Marketing are Bad

Todd Bishop’s story in yesterday's Seattle Post-Intelligencer about Professor Sandeep Krishnamurthy’s fisking of Word’s grammar checker is making the rounds. It even got a blurb on NPR’s Morning Edition today.

Word’s grammar checker is a by-product of the Natural Language Processing group at Microsoft Research. I’m not an expert in natural language processing. My job is taking the work they do and figuring out how to interface that work with Word. So, you can take what I say with an appropriately-sized grain of salt.

I can say, however, that natural language processing is “hard.” In computer science the word “hard” has a very technical meaning in terms of computational complexity. Problems that are “hard” don’t lend themselves to being broken down into a finite set of well-defined steps using a handful of basic operations.

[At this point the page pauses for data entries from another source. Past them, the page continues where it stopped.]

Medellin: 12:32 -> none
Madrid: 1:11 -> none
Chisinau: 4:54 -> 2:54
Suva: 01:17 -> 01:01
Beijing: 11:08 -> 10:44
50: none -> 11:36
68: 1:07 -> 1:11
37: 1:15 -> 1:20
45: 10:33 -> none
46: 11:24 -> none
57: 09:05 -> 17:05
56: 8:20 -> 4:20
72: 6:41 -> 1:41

Computers are stupid. They really only know how to do a very limited set of things. They can add, subtract, multiply and divide. They can move a value from one location to another. And they can compare two numbers. Everything that your computer does is built up from these basic operations. Everything.

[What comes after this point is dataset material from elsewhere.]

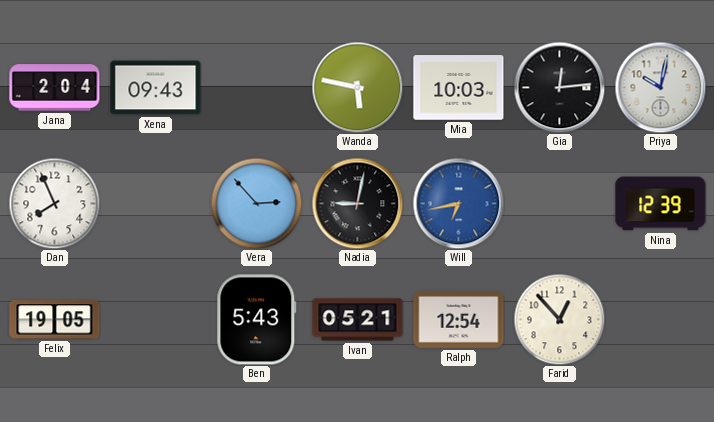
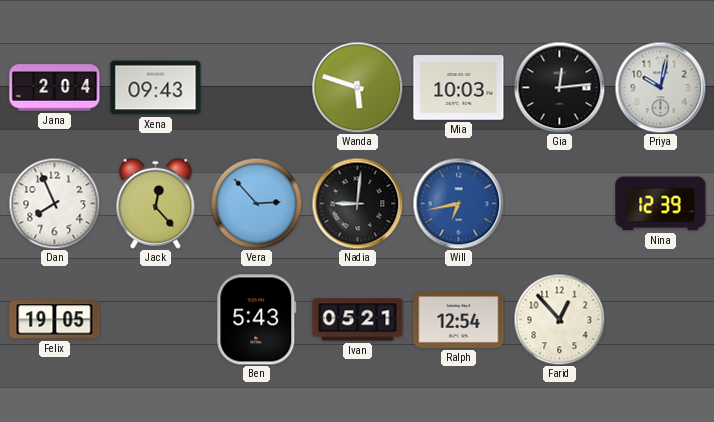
Wanda: 5:47 -> 5:48
Jack: none -> 12:23
Nadia: 9:02 -> 9:01
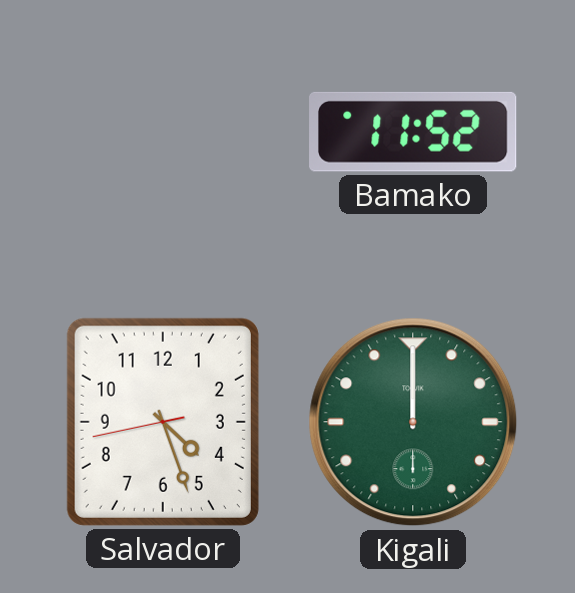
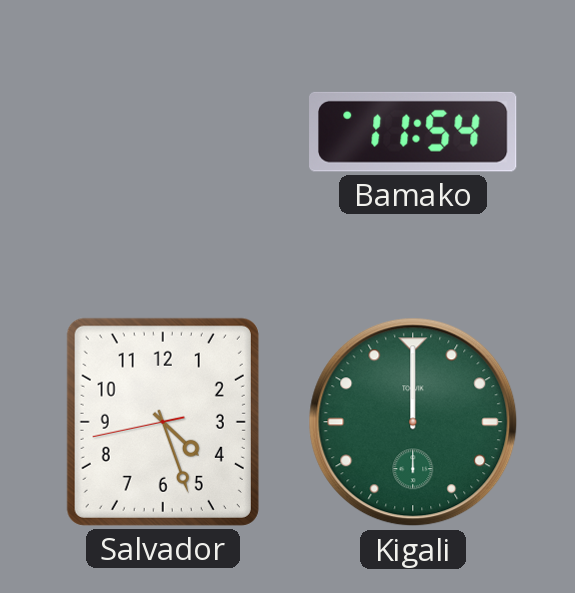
Bamako: 11:52 -> 11:54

Well, some pedant might pipe up and say that the granularity is even smaller; that even these operations are constructs built up from basic logical operations (“and,” “or,” “exclusive or,” etc.), but that’s a digression not worth exploring for now. Let’s just content ourselves with the operations that are provided by the processor’s machine language.

The job of the folks in our NLP research group is to take the general problem of parsing natural language sentences, like “Marketing are bad?” and break that problem down into these six basic operations. What makes the problem difficult is ambiguity.

Take the subject of this post. The word “Marketing” is obviously a noun, but is it a gerund? Or, am I referring to the marketing group collectively as individuals? If the former, then the sentence I wrote is grammatically incorrect. If the latter, then it’s grammatically correct. How might the computer know? How would you know without some further context for that sentence?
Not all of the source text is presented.